Context Theory and simulation suggest that randomized controlled trials (RCTs) stopped early for benefit (truncated RCTs) systematically overestimate treatment effects for the outcome that precipitated early stopping.
Objective To compare the treatment effect from truncated RCTs with that from meta-analyses of RCTs addressing the same question but not stopped early (nontruncated RCTs) and to explore factors associated with overestimates of effect.
Data Sources Search of MEDLINE, EMBASE, Current Contents, and full-text journal content databases to identify truncated RCTs up to January 2007; search of MEDLINE, Cochrane Database of Systematic Reviews, and Database of Abstracts of Reviews of Effects to identify systematic reviews from which individual RCTs were extracted up to January 2008.

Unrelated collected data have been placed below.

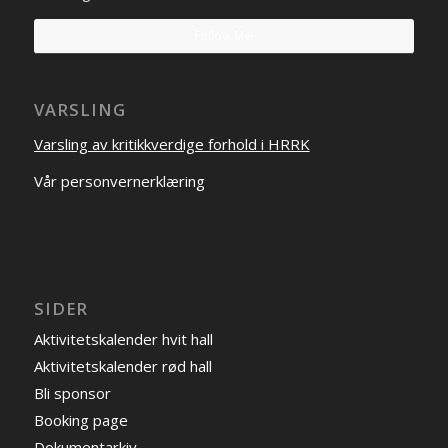
Follow Me!
VARSLING
Varsling av kritikkverdige forhold i HRRK
Vår personvernerklæring
SIDER
Aktivitetskalender hvit hall
Aktivitetskalender rød hall
Bli sponsor
Booking page
Dokumentarkiv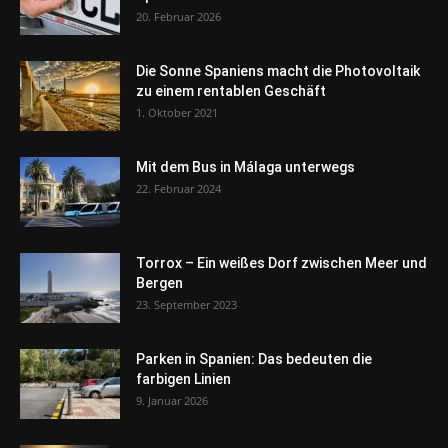
20. Februar 2026
Die Sonne Spaniens macht die Photovoltaik
zu einem rentablen Geschäft
1. Oktober 2021
Mit dem Bus in Málaga unterwegs
22. Februar 2024
Torrox – Ein weißes Dorf zwischen Meer und
Bergen
23. September 2023
Parken in Spanien: Das bedeuten die
farbigen Linien
9. Januar 2026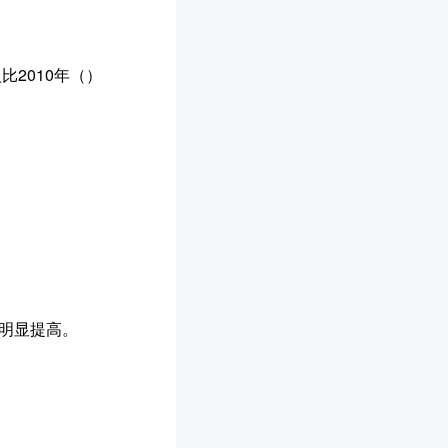
比2010年（）
益明显提高。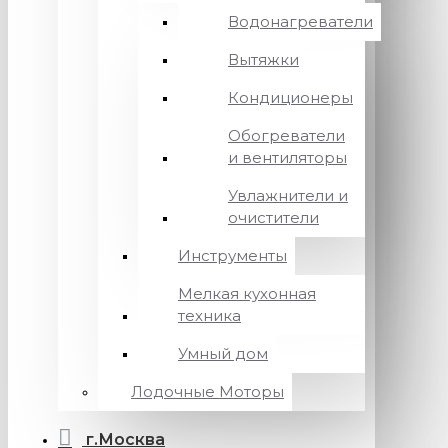
Водонагреватели
Вытяжки
Кондиционеры
Обогреватели
и вентиляторы
Увлажнители и
очистители
Инструменты
Мелкая кухонная
техника
Умный дом
Лодочные Моторы
г.Москва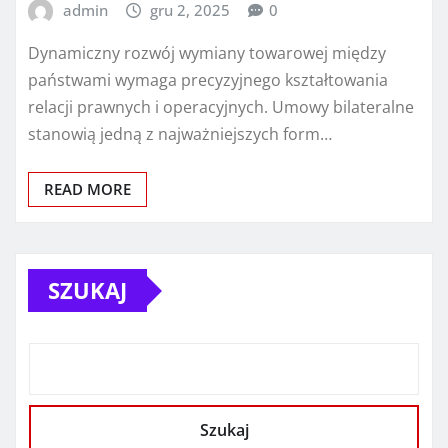
admin
gru 2, 2025
0
Dynamiczny rozwój wymiany towarowej między
państwami wymaga precyzyjnego kształtowania
relacji prawnych i operacyjnych. Umowy bilateralne
stanowią jedną z najważniejszych form…
READ MORE
SZUKAJ
Szukaj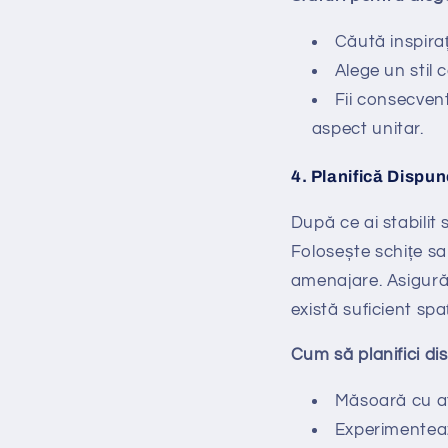
Căută inspiraț
Alege un stil 
Fii consecvent
aspect unitar.
4.
Planifică Dispun
După ce ai stabilit 
Folosește schițe sau
amenajare. Asigură-
există suficient spa
Cum să planifici di
Măsoară cu ate
Experimentează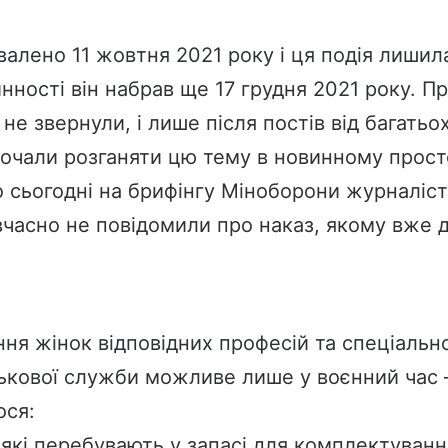
алено 11 жовтня 2021 року і ця подія лиши
нності він набрав ще 17 грудня 2021 року. Про
не звернули, і лише після постів від багать
почали розганяти цю тему в новинному прост
 сьогодні на брифінгу Міноборони журналіст
вчасно не повідомили про наказ, якому вже д
ння жінок відповідних професій та спеціаль
ькової служби можливе лише у воєнний час –
ося:
, які перебувають у запасі для комплектуван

Study Selection Selected studies were RCTs reported as having stopped early for benefit and matching nontruncated RCTs from systematic reviews. Independent reviewers with medical content expertise, working blinded to trial results, judged the eligibility of the nontruncated RCTs based on their similarity to the truncated RCTs.

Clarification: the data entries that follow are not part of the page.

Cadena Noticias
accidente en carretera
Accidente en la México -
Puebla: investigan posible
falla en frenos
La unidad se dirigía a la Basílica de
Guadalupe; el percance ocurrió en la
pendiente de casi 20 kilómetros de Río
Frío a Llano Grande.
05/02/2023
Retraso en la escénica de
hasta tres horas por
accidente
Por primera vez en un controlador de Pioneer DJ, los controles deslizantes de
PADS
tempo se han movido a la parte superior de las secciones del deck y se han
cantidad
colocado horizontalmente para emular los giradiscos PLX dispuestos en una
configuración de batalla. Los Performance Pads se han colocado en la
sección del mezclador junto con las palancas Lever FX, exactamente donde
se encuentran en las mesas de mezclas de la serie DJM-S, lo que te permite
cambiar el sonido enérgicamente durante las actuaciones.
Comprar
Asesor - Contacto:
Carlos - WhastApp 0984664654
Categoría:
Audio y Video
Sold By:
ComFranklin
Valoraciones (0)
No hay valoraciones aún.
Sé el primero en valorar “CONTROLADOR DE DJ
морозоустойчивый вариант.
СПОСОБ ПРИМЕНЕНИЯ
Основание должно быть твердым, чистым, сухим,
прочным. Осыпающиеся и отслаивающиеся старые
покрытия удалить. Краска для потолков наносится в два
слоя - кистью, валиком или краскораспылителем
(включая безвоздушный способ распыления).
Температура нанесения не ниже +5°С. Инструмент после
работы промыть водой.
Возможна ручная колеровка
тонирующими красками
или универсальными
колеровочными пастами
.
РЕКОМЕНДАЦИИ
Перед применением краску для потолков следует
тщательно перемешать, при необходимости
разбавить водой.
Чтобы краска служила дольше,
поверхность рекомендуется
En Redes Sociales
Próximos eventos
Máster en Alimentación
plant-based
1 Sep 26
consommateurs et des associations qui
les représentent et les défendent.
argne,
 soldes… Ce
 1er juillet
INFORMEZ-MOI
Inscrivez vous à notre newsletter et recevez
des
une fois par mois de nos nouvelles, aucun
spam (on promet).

Data Extraction Reviewers with methodological expertise conducted data extraction independently.
Results The analysis included 91 truncated RCTs asking 63 different questions and 424 matching nontruncated RCTs. The pooled ratio of relative risks in truncated RCTs vs matching nontruncated RCTs was 0.71 (95% confidence interval, 0.65-0.77). This difference was independent of the presence of a statistical stopping rule and the methodological quality of the studies as assessed by allocation concealment and blinding. Large differences in treatment effect size between truncated and nontruncated RCTs (ratio of relative risks <0.75) occurred with truncated RCTs having fewer than 500 events. In 39 of the 63 questions (62%), the pooled effects of the nontruncated RCTs failed to demonstrate significant benefit.
Conclusions Truncated RCTs were associated with greater effect sizes than RCTs not stopped early. This difference was independent of the presence of statistical stopping rules and was greatest in smaller studies.